-- Opening Marker --

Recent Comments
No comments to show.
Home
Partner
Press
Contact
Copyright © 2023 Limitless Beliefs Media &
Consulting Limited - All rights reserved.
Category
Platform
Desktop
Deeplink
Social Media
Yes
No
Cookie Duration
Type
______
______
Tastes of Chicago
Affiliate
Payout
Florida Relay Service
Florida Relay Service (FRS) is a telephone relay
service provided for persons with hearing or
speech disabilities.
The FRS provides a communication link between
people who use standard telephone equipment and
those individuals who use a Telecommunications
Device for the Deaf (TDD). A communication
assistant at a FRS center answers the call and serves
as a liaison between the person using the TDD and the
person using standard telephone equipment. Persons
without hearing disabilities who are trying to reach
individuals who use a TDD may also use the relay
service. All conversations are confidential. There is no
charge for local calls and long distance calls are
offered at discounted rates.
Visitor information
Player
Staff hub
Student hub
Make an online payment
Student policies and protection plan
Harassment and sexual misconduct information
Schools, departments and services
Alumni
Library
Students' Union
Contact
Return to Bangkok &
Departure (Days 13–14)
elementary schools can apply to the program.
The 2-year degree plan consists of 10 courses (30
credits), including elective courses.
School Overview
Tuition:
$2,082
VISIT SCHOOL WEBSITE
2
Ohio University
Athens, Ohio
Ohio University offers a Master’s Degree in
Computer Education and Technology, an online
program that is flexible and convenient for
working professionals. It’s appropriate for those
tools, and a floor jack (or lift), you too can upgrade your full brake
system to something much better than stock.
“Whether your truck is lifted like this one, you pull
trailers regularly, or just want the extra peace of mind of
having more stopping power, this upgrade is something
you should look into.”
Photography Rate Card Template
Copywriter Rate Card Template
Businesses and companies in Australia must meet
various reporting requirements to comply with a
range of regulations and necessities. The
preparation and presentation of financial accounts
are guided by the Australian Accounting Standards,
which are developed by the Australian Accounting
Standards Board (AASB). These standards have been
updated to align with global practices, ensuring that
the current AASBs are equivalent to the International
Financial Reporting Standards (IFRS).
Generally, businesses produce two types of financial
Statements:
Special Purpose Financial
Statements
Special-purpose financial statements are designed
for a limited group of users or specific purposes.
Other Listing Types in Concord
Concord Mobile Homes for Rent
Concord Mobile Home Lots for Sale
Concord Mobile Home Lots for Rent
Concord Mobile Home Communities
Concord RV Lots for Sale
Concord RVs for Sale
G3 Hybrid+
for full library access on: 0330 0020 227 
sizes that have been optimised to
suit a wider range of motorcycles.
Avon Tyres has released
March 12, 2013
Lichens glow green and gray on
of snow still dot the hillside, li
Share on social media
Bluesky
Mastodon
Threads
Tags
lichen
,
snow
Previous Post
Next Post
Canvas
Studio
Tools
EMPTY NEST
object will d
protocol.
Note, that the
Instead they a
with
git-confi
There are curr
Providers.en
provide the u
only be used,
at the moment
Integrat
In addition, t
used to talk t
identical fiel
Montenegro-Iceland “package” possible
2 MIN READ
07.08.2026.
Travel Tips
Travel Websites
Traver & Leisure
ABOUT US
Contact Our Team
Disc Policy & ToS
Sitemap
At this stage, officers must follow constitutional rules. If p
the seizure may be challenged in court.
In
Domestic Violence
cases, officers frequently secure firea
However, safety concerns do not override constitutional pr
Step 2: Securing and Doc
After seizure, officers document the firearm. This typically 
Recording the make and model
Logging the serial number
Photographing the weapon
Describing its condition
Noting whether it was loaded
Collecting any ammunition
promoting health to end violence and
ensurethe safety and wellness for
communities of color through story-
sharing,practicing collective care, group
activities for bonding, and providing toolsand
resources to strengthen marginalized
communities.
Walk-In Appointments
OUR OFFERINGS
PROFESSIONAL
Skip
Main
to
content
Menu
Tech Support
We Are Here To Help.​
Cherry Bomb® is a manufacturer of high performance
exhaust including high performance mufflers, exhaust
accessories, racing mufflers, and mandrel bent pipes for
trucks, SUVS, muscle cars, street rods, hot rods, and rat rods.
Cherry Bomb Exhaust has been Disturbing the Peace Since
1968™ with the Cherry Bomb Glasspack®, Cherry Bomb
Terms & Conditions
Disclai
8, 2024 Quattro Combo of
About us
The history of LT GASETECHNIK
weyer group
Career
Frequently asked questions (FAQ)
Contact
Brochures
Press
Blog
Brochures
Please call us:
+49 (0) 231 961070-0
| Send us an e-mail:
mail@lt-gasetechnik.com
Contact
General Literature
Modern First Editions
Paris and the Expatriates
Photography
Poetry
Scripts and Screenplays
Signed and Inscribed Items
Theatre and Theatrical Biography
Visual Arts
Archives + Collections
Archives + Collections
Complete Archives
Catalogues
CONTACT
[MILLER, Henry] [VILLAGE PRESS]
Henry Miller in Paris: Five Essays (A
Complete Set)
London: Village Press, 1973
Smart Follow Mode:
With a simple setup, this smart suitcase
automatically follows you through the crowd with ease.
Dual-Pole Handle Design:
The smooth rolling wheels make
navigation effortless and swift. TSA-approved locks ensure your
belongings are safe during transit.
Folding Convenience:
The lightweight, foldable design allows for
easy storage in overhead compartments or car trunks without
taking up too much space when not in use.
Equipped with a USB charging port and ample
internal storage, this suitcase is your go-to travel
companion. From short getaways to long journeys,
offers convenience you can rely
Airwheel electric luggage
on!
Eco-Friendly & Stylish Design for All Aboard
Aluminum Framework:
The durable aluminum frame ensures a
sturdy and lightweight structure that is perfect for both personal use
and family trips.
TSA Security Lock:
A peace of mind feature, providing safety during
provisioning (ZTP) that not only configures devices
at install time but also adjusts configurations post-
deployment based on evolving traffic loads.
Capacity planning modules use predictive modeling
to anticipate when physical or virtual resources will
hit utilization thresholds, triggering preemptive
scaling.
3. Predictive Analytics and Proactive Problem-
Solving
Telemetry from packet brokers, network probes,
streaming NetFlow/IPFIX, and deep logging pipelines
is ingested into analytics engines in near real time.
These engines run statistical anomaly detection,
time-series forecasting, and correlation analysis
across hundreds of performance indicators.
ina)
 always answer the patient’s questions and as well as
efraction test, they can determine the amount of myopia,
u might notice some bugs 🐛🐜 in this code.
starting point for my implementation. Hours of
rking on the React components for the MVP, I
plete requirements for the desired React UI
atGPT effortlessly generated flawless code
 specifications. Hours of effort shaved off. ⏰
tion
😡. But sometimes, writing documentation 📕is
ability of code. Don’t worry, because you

-- Closing Marker --

▶ _WORK REQUEST_
What are the lines, exactly as written above, from the line with "used to talk t" to the line with "General Literature", both included? Output only those.

▶ _RESPONSE FOR THIS EXERCISE_
used to talk t
identical fiel
Montenegro-Iceland “package” possible
2 MIN READ
07.08.2026.
Travel Tips
Travel Websites
Traver & Leisure
ABOUT US
Contact Our Team
Disc Policy & ToS
Sitemap
At this stage, officers must follow constitutional rules. If p
the seizure may be challenged in court.
In
Domestic Violence
cases, officers frequently secure firea
However, safety concerns do not override constitutional pr
Step 2: Securing and Doc
After seizure, officers document the firearm. This typically 
Recording the make and model
Logging the serial number
Photographing the weapon
Describing its condition
Noting whether it was loaded
Collecting any ammunition
promoting health to end violence and
ensurethe safety and wellness for
communities of color through story-
sharing,practicing collective care, group
activities for bonding, and providing toolsand
resources to strengthen marginalized
communities.
Walk-In Appointments
OUR OFFERINGS
PROFESSIONAL
Skip
Main
to
content
Menu
Tech Support
We Are Here To Help.​
Cherry Bomb® is a manufacturer of high performance
exhaust including high performance mufflers, exhaust
accessories, racing mufflers, and mandrel bent pipes for
trucks, SUVS, muscle cars, street rods, hot rods, and rat rods.
Cherry Bomb Exhaust has been Disturbing the Peace Since
1968™ with the Cherry Bomb Glasspack®, Cherry Bomb
Terms & Conditions
Disclai
8, 2024 Quattro Combo of
About us
The history of LT GASETECHNIK
weyer group
Career
Frequently asked questions (FAQ)
Contact
Brochures
Press
Blog
Brochures
Please call us:
+49 (0) 231 961070-0
| Send us an e-mail:
mail@lt-gasetechnik.com
Contact
General Literature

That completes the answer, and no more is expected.